Feature request: ability to apply stop gradient to some parameters

Question

Feature request: ability to apply stop gradient to some parameters

NeilGirdhar opened this issue 2 years ago · comments

To motivate this feature request, I'll explain what I'm currently doing (without Flax), and the other solutions I've considered. Then I'll suggest some Flax solution.

Problem:

In the process of inferring one of my modules, I need to mask varying subsets of the weights with stop-gradient in a single function:

(click for long snippet)

def infer(encoding: EncodingElement,
          observation: PoolingMessage,
          prediction: PredictionMessage,
          rng: Generator,
          weights: FrozenVariableDict) -> TwoPassEncodingConfiguration:
    sampler_rng, code_rng = rng.split()
    # Create four copies of the weights:
    # * weights_sg has stop_gradient applied to all weights, and
    # * the other three have stop_gradient applied to different partitions of
    # the weights.
    weights_sg, weights_g, weights_c, weights_e = _stop_gradient_on_some_weights(weights)

    # Inference ------------------------------------------------------------------------------------
    # This function uses weights_sg so this calculation won't poison the weight cotangents.
    # However, cotangents still propagate back to observation.
    code_message = encoding.code_message(observation, weights_sg)

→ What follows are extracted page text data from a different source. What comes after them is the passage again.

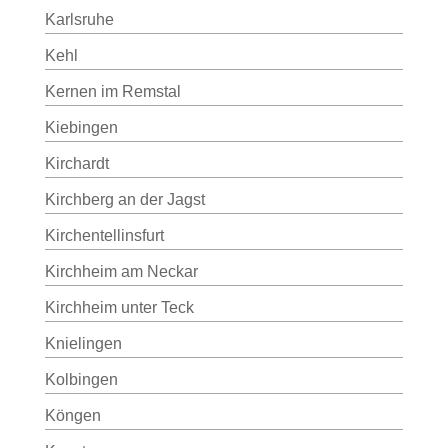
Karlsruhe
Kehl
Kernen im Remstal
Kiebingen
Kirchardt
Kirchberg an der Jagst
Kirchentellinsfurt
Kirchheim am Neckar
Kirchheim unter Teck
Knielingen
Kolbingen
Köngen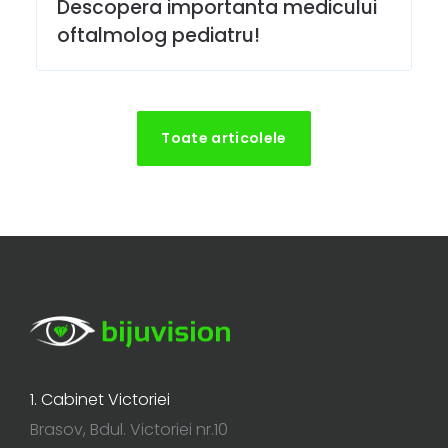
Descopera importanta medicului
oftalmolog pediatru!
Toate articolele
1. Cabinet Victoriei
Brasov, Bdul. Victoriei nr.10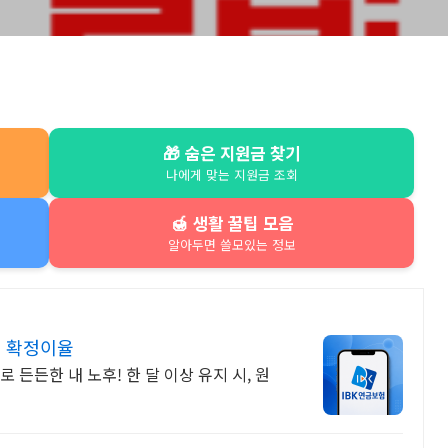
🎁 숨은 지원금 찾기
나에게 맞는 지원금 조회
🍯 생활 꿀팁 모음
알아두면 쓸모있는 정보
년 확정이율
든든한 내 노후! 한 달 이상 유지 시, 원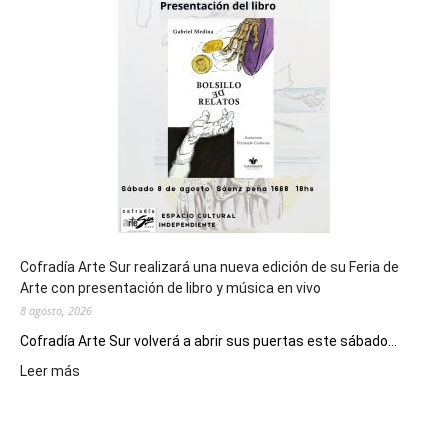
general
de
los
Juegos
Epade
2027
Cofradía Arte Sur realizará una nueva edición de su Feria de
Arte con presentación de libro y música en vivo
8 agosto, 2026
Cofradía Arte Sur volverá a abrir sus puertas este sábado...
:
Leer más
Cofradía
Arte
Sur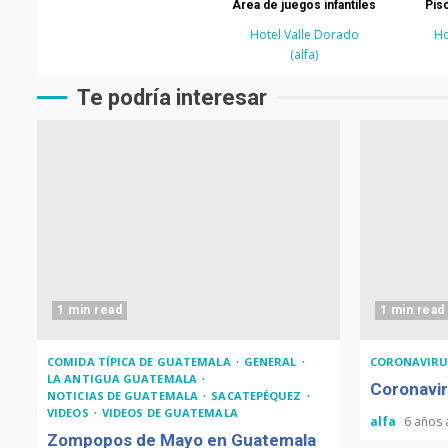
Área de juegos infantiles
Pisc
Hotel Valle Dorado
Ho
(alfa)
Te podría interesar
1 min read
1 min read
COMIDA TÍPICA DE GUATEMALA
GENERAL
CORONAVIRU
LA ANTIGUA GUATEMALA
Coronavir
NOTICIAS DE GUATEMALA
SACATEPÉQUEZ
VIDEOS
VIDEOS DE GUATEMALA
alfa
6 años
Zompopos de Mayo en Guatemala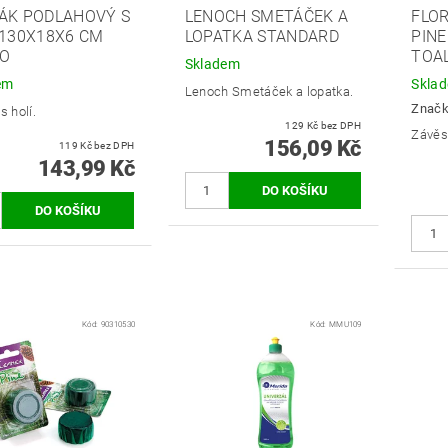
ÁK PODLAHOVÝ S
LENOCH SMETÁČEK A
FLOR
 130X18X6 CM
LOPATKA STANDARD
PINE
O
TOA
Skladem
em
Skla
Lenoch Smetáček a lopatka.
Znač
s holí.
129 Kč bez DPH
Závěs
156,09 Kč
119 Kč bez DPH
143,99 Kč
Kód:
90310530
Kód:
MMU109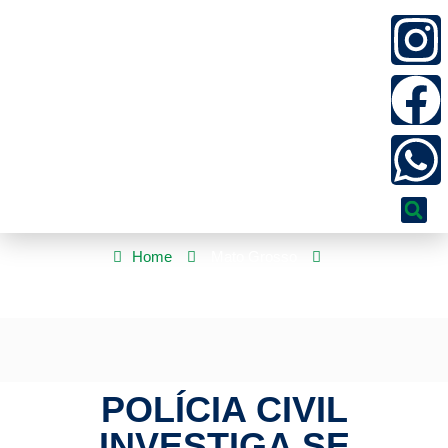
Home
Mato Grosso
Polícia Civil investiga se vereadora em MT praticou outros furtos
POLÍCIA CIVIL
INVESTIGA SE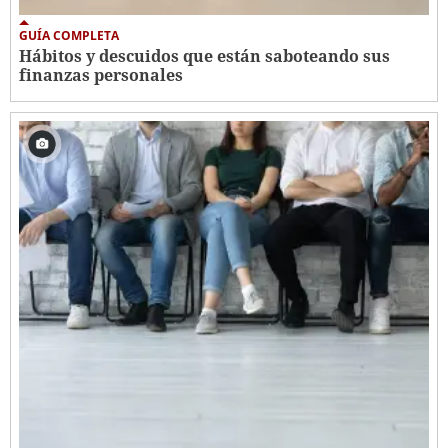
GUÍA COMPLETA
Hábitos y descuidos que están saboteando sus
finanzas personales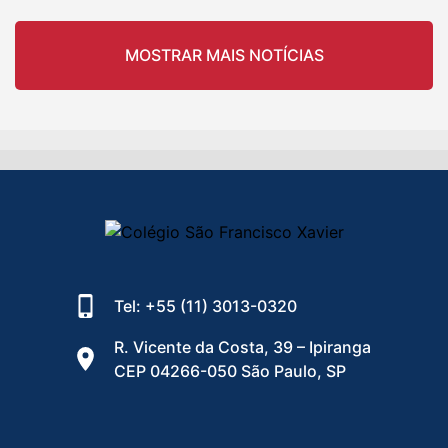
MOSTRAR MAIS NOTÍCIAS
Tel: +55 (11) 3013-0320
R. Vicente da Costa, 39 – Ipiranga
CEP 04266-050 São Paulo, SP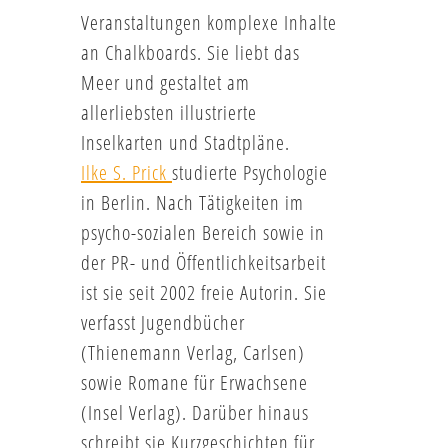
Veranstaltungen komplexe Inhalte
an Chalkboards. Sie liebt das
Meer und gestaltet am
allerliebsten illustrierte
Inselkarten und Stadtpläne.
Ilke S. Prick
studierte Psychologie
in Berlin. Nach Tätigkeiten im
psycho-sozialen Bereich sowie in
der PR- und Öffentlichkeitsarbeit
ist sie seit 2002 freie Autorin. Sie
verfasst Jugendbücher
(Thienemann Verlag, Carlsen)
sowie Romane für Erwachsene
(Insel Verlag). Darüber hinaus
schreibt sie Kurzgeschichten für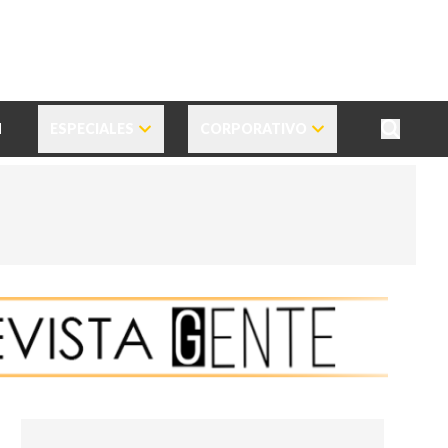
N
ESPECIALES
CORPORATIVO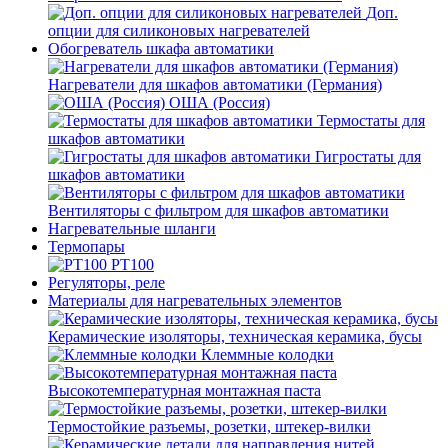
Доп.
опции для силиконовых нагревателей
Обогреватель шкафа автоматики
Нагреватели для шкафов автоматики (Германия)
ОША (Россия)
Термостаты для
шкафов автоматики
Гигростаты для
шкафов автоматики
Вентиляторы с фильтром для шкафов автоматики
Нагревательные шланги
Термопары
PT100
Регуляторы, реле
Материалы для нагревательных элементов
Керамические изоляторы, техническая керамика, бусы
Клеммные колодки
Высокотемпературная монтажная паста
Термостойкие разъемы, розетки, штекер-вилки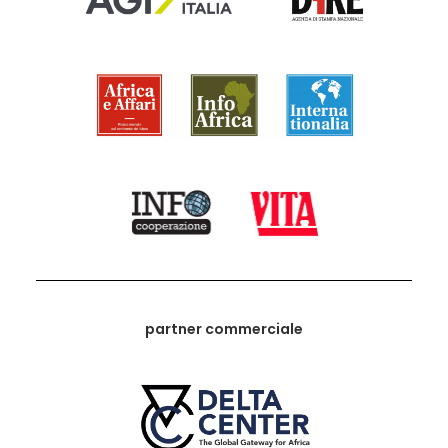
partner commerciale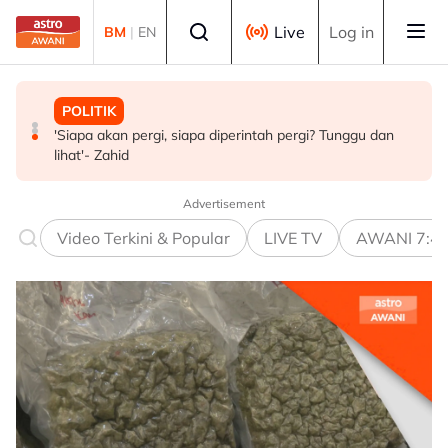
Skip to main content
Select language
Live
Log in
BM
|
EN
MALAYSIA
HIBURAN
POLITIK
FMBA sambut baik arahan PM percepat kelulusan
Selepas 26 tahun, Khadijah Ibrahim kembali dengan 'Ibu
'Siapa akan pergi, siapa diperintah pergi? Tunggu dan
pekerja asing sektor restoran
Doa'
lihat'- Zahid
Advertisement
Video Terkini & Popular
LIVE TV
AWANI 7:4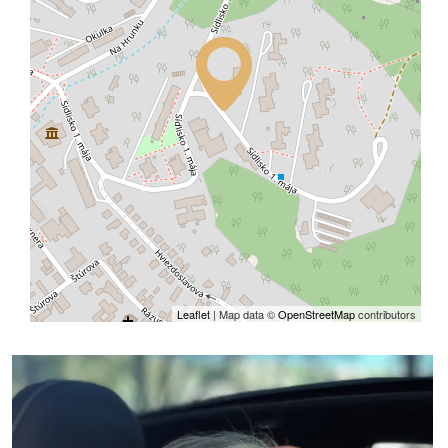
Leaflet
| Map data ©
OpenStreetMap
contributors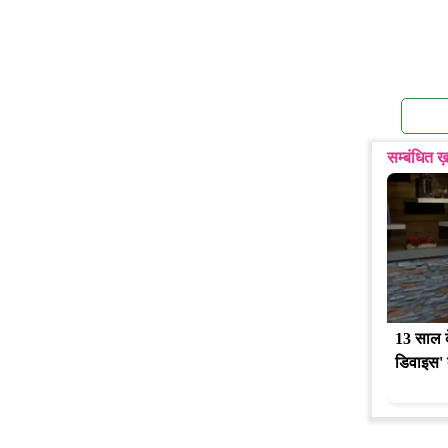
सम्बंधित ख़
13 साल के
डिवाइस' 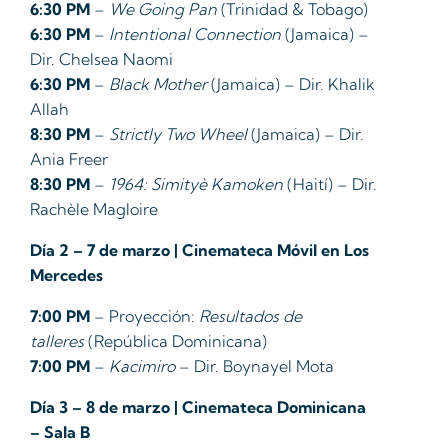
6:30 PM
–
We Going Pan
(Trinidad & Tobago)
6:30 PM
–
Intentional Connection
(Jamaica) –
Dir. Chelsea Naomi
6:30 PM
–
Black Mother
(Jamaica) – Dir. Khalik
Allah
8:30 PM
–
Strictly Two Wheel
(Jamaica) – Dir.
Ania Freer
8:30 PM
–
1964: Simityè Kamoken
(Haití) – Dir.
Rachèle Magloire
Día 2 – 7 de marzo | Cinemateca Móvil en Los
Mercedes
7:00 PM
– Proyección:
Resultados de
talleres
(República Dominicana)
7:00 PM
–
Kacimiro
– Dir. Boynayel Mota
Día 3 – 8 de marzo | Cinemateca Dominicana
– Sala B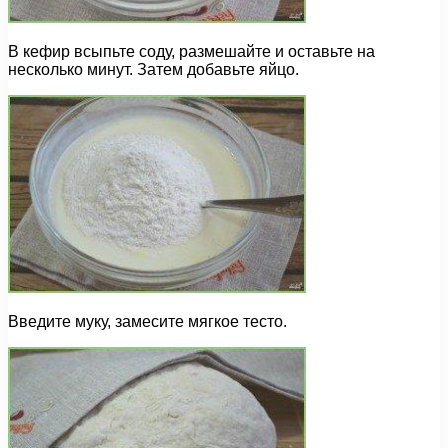
В кефир всыпьте соду, размешайте и оставьте на
несколько минут. Затем добавьте яйцо.
Введите муку, замесите мягкое тесто.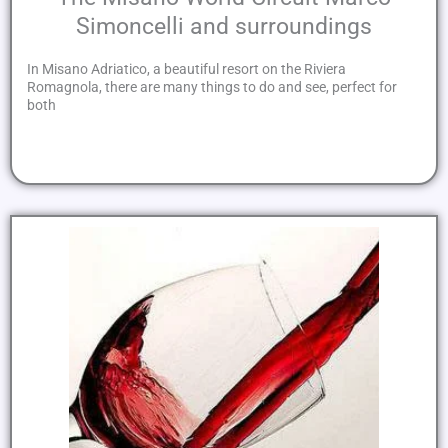
Simoncelli and surroundings
In Misano Adriatico, a beautiful resort on the Riviera
Romagnola, there are many things to do and see, perfect for
both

    # GLN loss -------------------------------------------------------------------------------------
    # The scan parameters depend on weights_g.
    encoding_parameters_g = SamplerParameters(observation, prediction, weights_g)
    # This use of stop_gradient prevents the cotangents from propagating back from the scan through
    # to the observation.
    initial_code_message = stop_gradient(code_message)
    # This class manages an iterated function (a scan)
    sampler = EncodingSampler(encoding)
    sampler_iterations = encoding.inference_parameters.sampler_iterations
    initial_sampler_state = SamplerState.initial_state(encoding, initial_code_message, sampler_rng)
    # This is an extremely computationally expensive scan.
    sampler_state, sampler_trajectory = sampler.sample_trajectory(
        encoding_parameters_g, initial_sampler_state, sampler_iterations, None)
    # We calculate a GLN loss, which can only affects the subset of weights in weights_g.
    gln_loss = ((sampler_state.total_gln_centering_loss + sampler_state.total_prediction_loss)
                / sampler_iterations)
    iterative_code_message = sampler_state.code_message

    # Code loss ------------------------------------------------------------------------------------
    # The code loss trains the code and selection links to produce a code message that predicts the
    # code message that we inferred by iteration.
    # This is the same code_message function as above, but uses weights_c.
    c_code_message = encoding.code_message(observation, weights_c, rng=code_rng,
                                           use_code_signal_noise=True)
    # When this loss is minimized only the weights that are not marked stop-gradient in weights_c
    # are adjusted.  Cotangents are also blocked from poisoning the scan by applying stop_gradient
    # to its outputs.
    code_presence_loss = jnp.sum(jnp.square(stop_gradient(iterative_code_message.log_presence)
                                            - c_code_message.log_presence))
    code_value_loss = jnp.sum(jnp.square(stop_gradient(iterative_code_message.code_value)
                                         - c_code_message.code_value))
    code_loss = code_presence_loss + code_value_loss

    # Snipped a lot of code here that uses weights_e and produces output primals.

    return TwoPassEncodingConfiguration(iterative_code_message, gln_loss, code_loss)

# Below is the code that uses Haiku to partition the weights and apply stop gradient to different
# partitions.
_module_classes = [{'gln'}, {'code_value', 'code_presence'}, {'explanation'}]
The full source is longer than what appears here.